As a general rule, monuments or other expressive activities will not violate the establishment clause if they simply reflect the United States’ history and traditions. Also, such activities will be more likely to survive constitutional scrutiny if the government permits the construction of secular monuments or other expressive activities at the site where the religious monument is located.

In Mayle v. United States,[1] for example, a non-theistic Satanist argued that inscribing the words “In God We Trust” on United States currency violates the establishment clause.
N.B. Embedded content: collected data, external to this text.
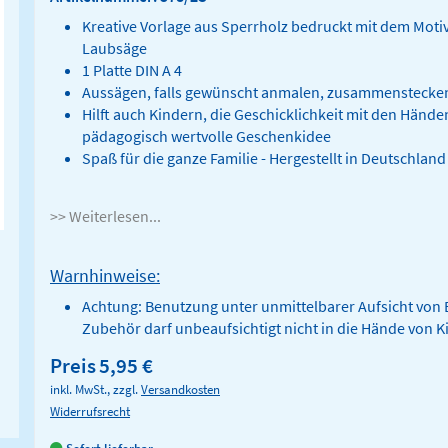
Kreative Vorlage aus Sperrholz bedruckt mit dem Moti
Laubsäge
1 Platte DIN A 4
Aussägen, falls gewünscht anmalen, zusammenstecken 
Hilft auch Kindern, die Geschicklichkeit mit den Hände
pädagogisch wertvolle Geschenkidee
Spaß für die ganze Familie - Hergestellt in Deutschland
>> Weiterlesen...
Warnhinweise:
Achtung: Benutzung unter unmittelbarer Aufsicht von 
Zubehör darf unbeaufsichtigt nicht in die Hände von K
Preis
5,95 €
inkl. MwSt., zzgl.
Versandkosten
Widerrufsrecht
Sofort lieferbar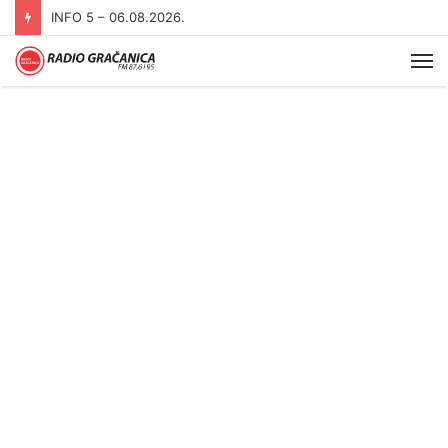
INFO 5 – 05.08.2026
Me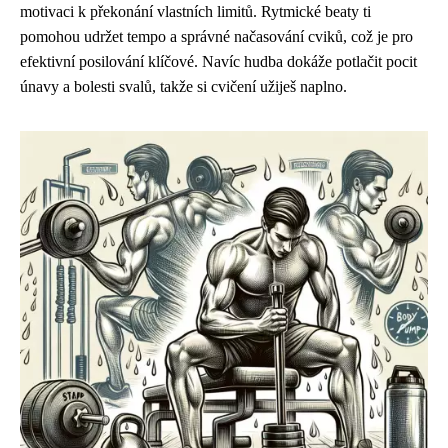
motivaci k překonání vlastních limitů. Rytmické beaty ti
pomohou udržet tempo a správné načasování cviků, což je pro
efektivní posilování klíčové. Navíc hudba dokáže potlačit pocit
únavy a bolesti svalů, takže si cvičení užiješ naplno.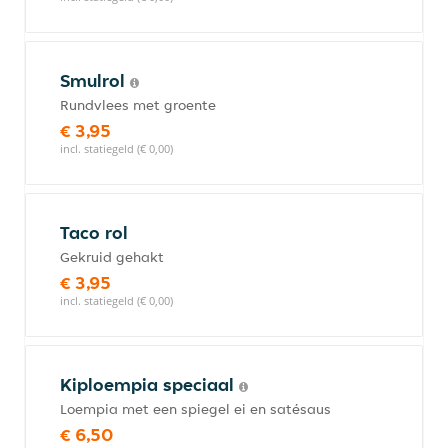
Smulrol
Rundvlees met groente
€ 3,95
incl. statiegeld (€ 0,00)
Taco rol
Gekruid gehakt
€ 3,95
incl. statiegeld (€ 0,00)
Kiploempia speciaal
Loempia met een spiegel ei en satésaus
€ 6,50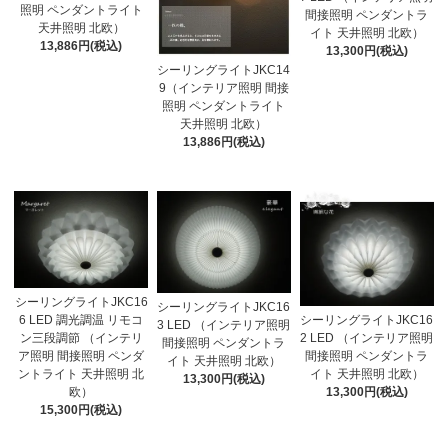
照明 ペンダントライト
間接照明 ペンダントラ
天井照明 北欧）
イト 天井照明 北欧）
13,886円(税込)
13,300円(税込)
シーリングライトJKC14
9（インテリア照明 間接
照明 ペンダントライト
天井照明 北欧）
13,886円(税込)
シーリングライトJKC16
シーリングライトJKC16
6 LED 調光調温 リモコ
シーリングライトJKC16
3 LED （インテリア照明
ン三段調節 （インテリ
2 LED （インテリア照明
間接照明 ペンダントラ
ア照明 間接照明 ペンダ
間接照明 ペンダントラ
イト 天井照明 北欧）
ントライト 天井照明 北
イト 天井照明 北欧）
13,300円(税込)
欧）
13,300円(税込)
15,300円(税込)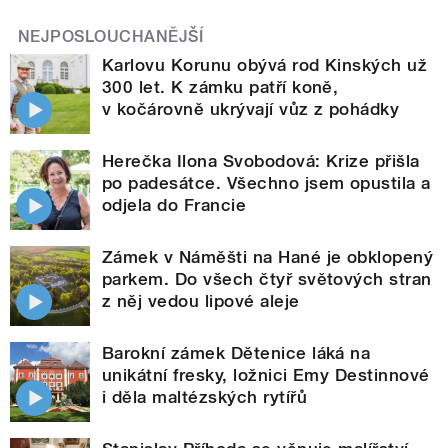
NEJPOSLOUCHANĚJŠÍ
Karlovu Korunu obývá rod Kinských už
300 let. K zámku patří koně,
v kočárovně ukrývají vůz z pohádky
Herečka Ilona Svobodová: Krize přišla
po padesátce. Všechno jsem opustila a
odjela do Francie
Zámek v Náměšti na Hané je obklopený
parkem. Do všech čtyř světových stran
z něj vedou lipové aleje
Barokní zámek Dětenice láká na
unikátní fresky, ložnici Emy Destinnové
i děla maltézských rytířů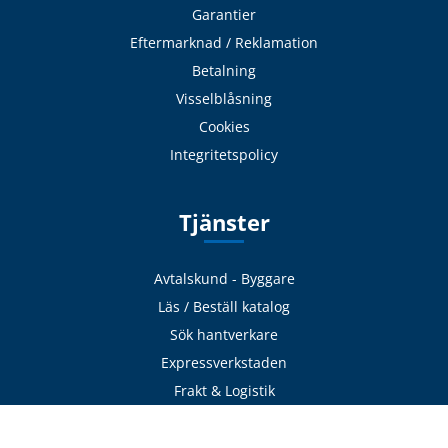
Garantier
Eftermarknad / Reklamation
Betalning
Visselblåsning
Cookies
Integritetspolicy
Tjänster
Avtalskund - Byggare
Läs / Beställ katalog
Sök hantverkare
Expressverkstaden
Frakt & Logistik
Avhämtning
Delbetalning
The United States Court of Appeals for the Seventh Circuit rejected this argument. The court held that the phrase “In God We Trust” did not endorse a particular religion or religion generally, did not coerce individuals into accepting religious beliefs, and did not further a prohibited religious purpose. Instead, the phrase merely reflected the United States’ heritage and traditions. In support of its holding, the Seventh Circuit stated:

The inclusion of the motto on currency is similar to other ways in which secular symbols give a nod to the nation’s religious heritage. Examples include the phrase ‘one nation under God,’ which has been in the Pledge of Allegiance since 1954, as well as the National Day of Prayer, which has existed in various forms since the dawn of the country and is now codified. Moreover, when the religious aspects of an activity account for ‘only a fraction,’ the possibility that anyone could see it as an endorsement of religion is diluted. In the case of currency, the motto is one of many historical reminders; others include portraits of presidents, state symbols, monuments, notable events such as the Louisiana Purchase, and the national bird. [2]
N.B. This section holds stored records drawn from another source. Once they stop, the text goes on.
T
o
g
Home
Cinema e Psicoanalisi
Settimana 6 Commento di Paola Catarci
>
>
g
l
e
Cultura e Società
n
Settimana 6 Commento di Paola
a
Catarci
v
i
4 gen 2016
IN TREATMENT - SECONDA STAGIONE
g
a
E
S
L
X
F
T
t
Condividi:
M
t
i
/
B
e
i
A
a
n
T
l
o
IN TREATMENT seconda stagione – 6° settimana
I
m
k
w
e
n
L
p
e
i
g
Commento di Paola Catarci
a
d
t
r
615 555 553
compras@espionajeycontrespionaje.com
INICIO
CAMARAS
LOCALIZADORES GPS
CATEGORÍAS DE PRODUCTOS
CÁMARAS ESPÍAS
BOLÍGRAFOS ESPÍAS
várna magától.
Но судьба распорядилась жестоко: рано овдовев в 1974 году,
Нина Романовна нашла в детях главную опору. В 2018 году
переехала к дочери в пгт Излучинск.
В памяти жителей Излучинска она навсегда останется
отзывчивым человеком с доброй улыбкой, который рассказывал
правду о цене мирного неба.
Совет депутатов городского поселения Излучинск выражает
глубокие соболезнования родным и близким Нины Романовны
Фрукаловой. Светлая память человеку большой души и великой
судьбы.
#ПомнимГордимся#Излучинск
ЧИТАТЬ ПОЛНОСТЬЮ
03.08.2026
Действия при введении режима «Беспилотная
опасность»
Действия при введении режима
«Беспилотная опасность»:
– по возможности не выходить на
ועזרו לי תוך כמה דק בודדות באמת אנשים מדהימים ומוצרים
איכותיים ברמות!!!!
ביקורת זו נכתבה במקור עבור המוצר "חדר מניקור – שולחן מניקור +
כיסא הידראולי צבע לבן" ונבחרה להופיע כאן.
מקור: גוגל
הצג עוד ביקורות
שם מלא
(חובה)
For these reasons, a reasonable observer would not perceive the phrase “In God We Trust” as endorsing a specific religion or religion generally.

In Felix v. Bloomfield, however, the Tenth Circuit Court of Appeals examined whether a town’s construction of a Ten Commandments monument on the City Hall Lawn violated the establishment clause.[3] Applying the endorsement test, which is typically used when expressive activity is involved, the Tenth Circuit held that the monument violated the clause.
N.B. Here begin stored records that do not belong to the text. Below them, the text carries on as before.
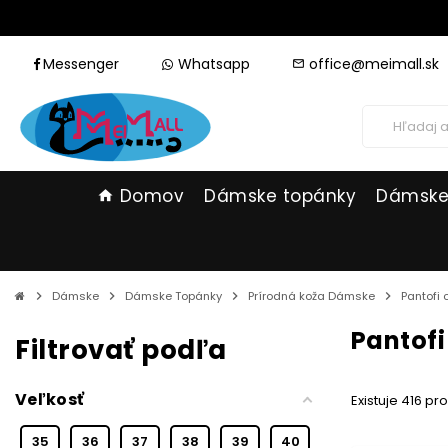
Messenger
Whatsapp
office@meimall.sk
mail_outline
Domov
Dámske topánky
Dámske
home
chevron_right
Dámske
chevron_right
Dámske Topánky
chevron_right
Prírodná koža Dámske
chevron_right
Pantofi
Pantofi
Filtrovať podľa
Veľkosť
Existuje 416 pr
35
36
37
38
39
40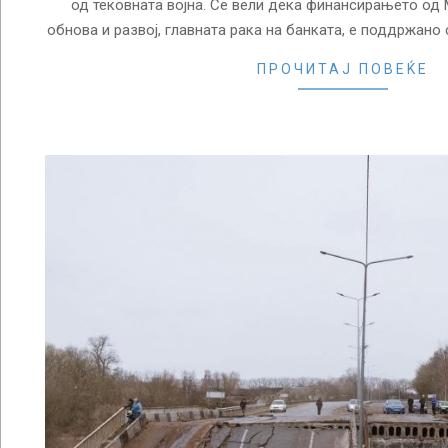
од тековната војна. Се вели дека финансирањето од
обнова и развој, главната рака на банката, е поддржано 
ПРОЧИТАЈ ПОВЕЌЕ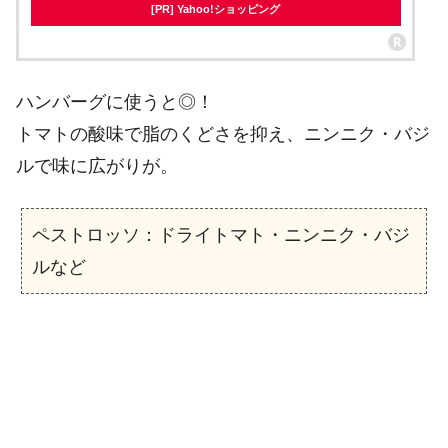
[PR] Yahoo!ショッピング
ハンバーグに使うと◎！
トマトの酸味で脂のくどさを抑え、ニンニク・バジ
ルで味に広がりが。
ペストロッソ：ドライトマト・ニンニク・バジ
ルなど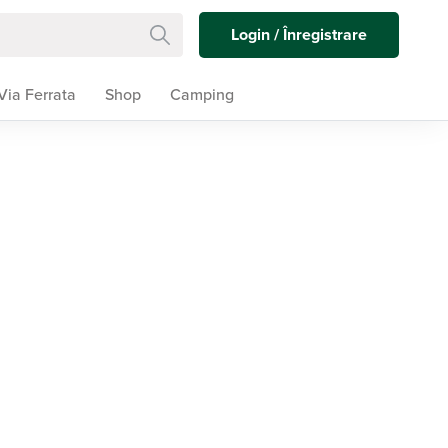
Login / Înregistrare
Via Ferrata
Shop
Camping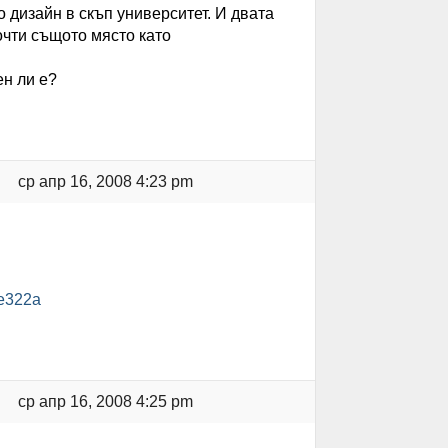
 дизайн в скъп университет. И двата
очти същото място като
н ли е?
ср апр 16, 2008 4:23 pm
8e322a
ср апр 16, 2008 4:25 pm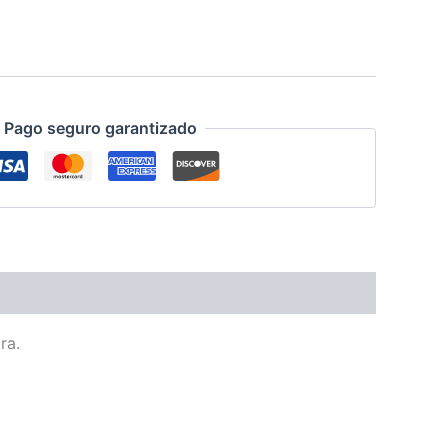
Pago seguro garantizado
ra.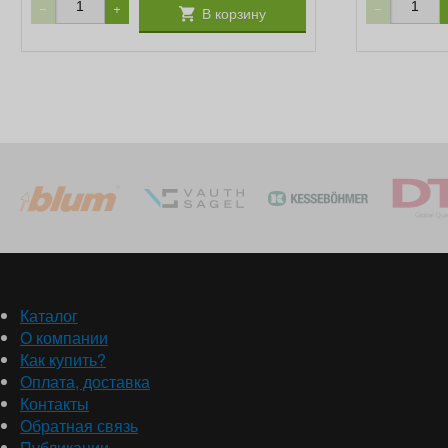
−
+
−
В корзину
Каталог
О компании
Как купить?
Оплата, доставка
Контакты
Обратная связь
Публикации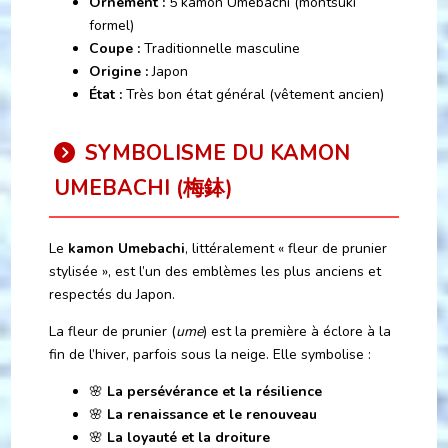
Ornement :
5 kamon Umebachi (montsuki
formel)
Coupe :
Traditionnelle masculine
Origine :
Japon
État :
Très bon état général (vêtement ancien)
SYMBOLISME DU KAMON
UMEBACHI (梅鉢)
Le
kamon Umebachi
, littéralement « fleur de prunier
stylisée », est l’un des emblèmes les plus anciens et
respectés du Japon.
La fleur de prunier (
ume
) est la première à éclore à la
fin de l’hiver, parfois sous la neige. Elle symbolise :
🌸
La persévérance et la résilience
🌸
La renaissance et le renouveau
🌸
La loyauté et la droiture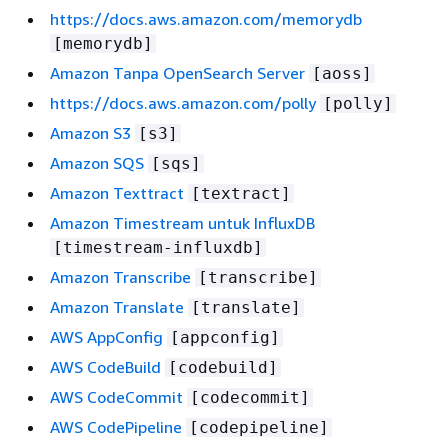
https://docs.aws.amazon.com/memorydb
[memorydb]
Amazon Tanpa OpenSearch Server
[aoss]
https://docs.aws.amazon.com/polly
[polly]
Amazon S3
[s3]
Amazon SQS
[sqs]
Amazon Texttract
[textract]
Amazon Timestream untuk InfluxDB
[timestream-influxdb]
Amazon Transcribe
[transcribe]
Amazon Translate
[translate]
AWS AppConfig
[appconfig]
AWS CodeBuild
[codebuild]
AWS CodeCommit
[codecommit]
AWS CodePipeline
[codepipeline]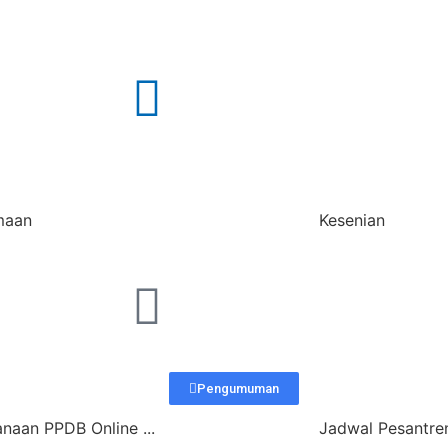
maan
Kesenian
Pengumuman
naan PPDB Online ...
Jadwal Pesantre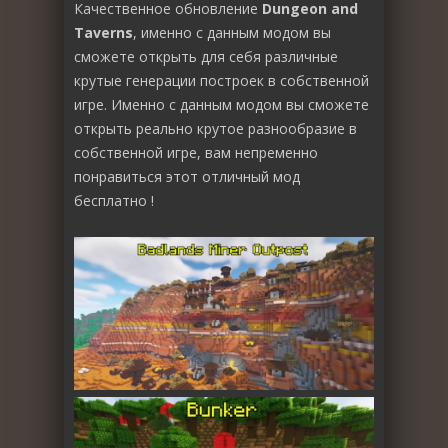
Качественное обновление
Dungeon and
Taverns
, именно с данным модом вы
сможете открыть для себя различные
крутые генерации построек в собственной
игре. Именно с данным модом вы сможете
открыть реально крутое разнообразие в
собственной игре, вам непременно
понравиться этот отличный мод
бесплатно !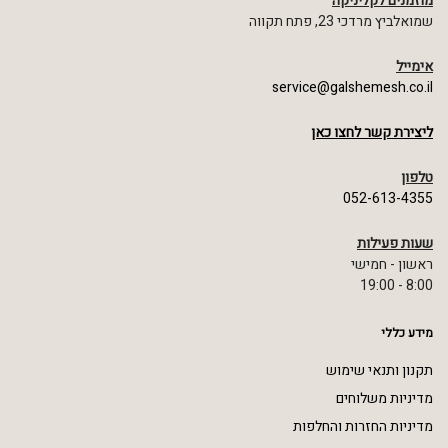
מוזמנים לקליניקה
שמואלביץ מרדכי 23, פתח תקווה
אימייל
service@galshemesh.co.il
ליצירת קשר לחצו כאן
טלפון
052-613-4355
שעות פעילות
ראשון - חמישי
8:00 - 19:00
מידע כללי
תקנון ותנאי שימוש
מדיניות משלוחים
מדיניות החזרות והחלפות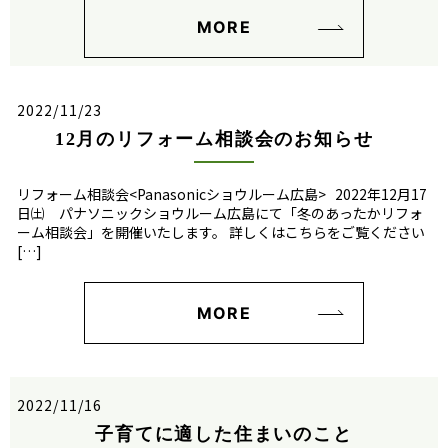
MORE
2022/11/23
12月のリフォーム相談会のお知らせ
リフォーム相談会<Panasonicショウルーム広島> 2022年12月17
日㈯ パナソニックショウルーム広島にて「冬のあったかリフォ
ーム相談会」を開催いたします。 詳しくはこちらをご覧ください
[…]
MORE
2022/11/16
子育てに適した住まいのこと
The Tenth Circuit emphasized that the placement of the monument in a prominent location, coupled with the religious circumstances associated with its funding and unveiling, would lead a reasonable observer to believe that the town was endorsing a particular religion.[4] The Tenth Circuit also held that the town’s subsequent inclusion of secular monuments at City Hall was not sufficient to detract from the plainly religious character of the Ten Commandments monument.[5] 

Prayers and Religious Instruction

             As a general rule, prayers at legislative or administrative proceedings are constitutional if they merely reflect the United States’ tradition of acknowledging a higher power and do not coerce participation.

In Town of Greece v. Galloway, for example, the Supreme Court considered whether a township’s decision to allow a volunteer chaplain to open each legislative session with a prayer violated the establishment clause.[6]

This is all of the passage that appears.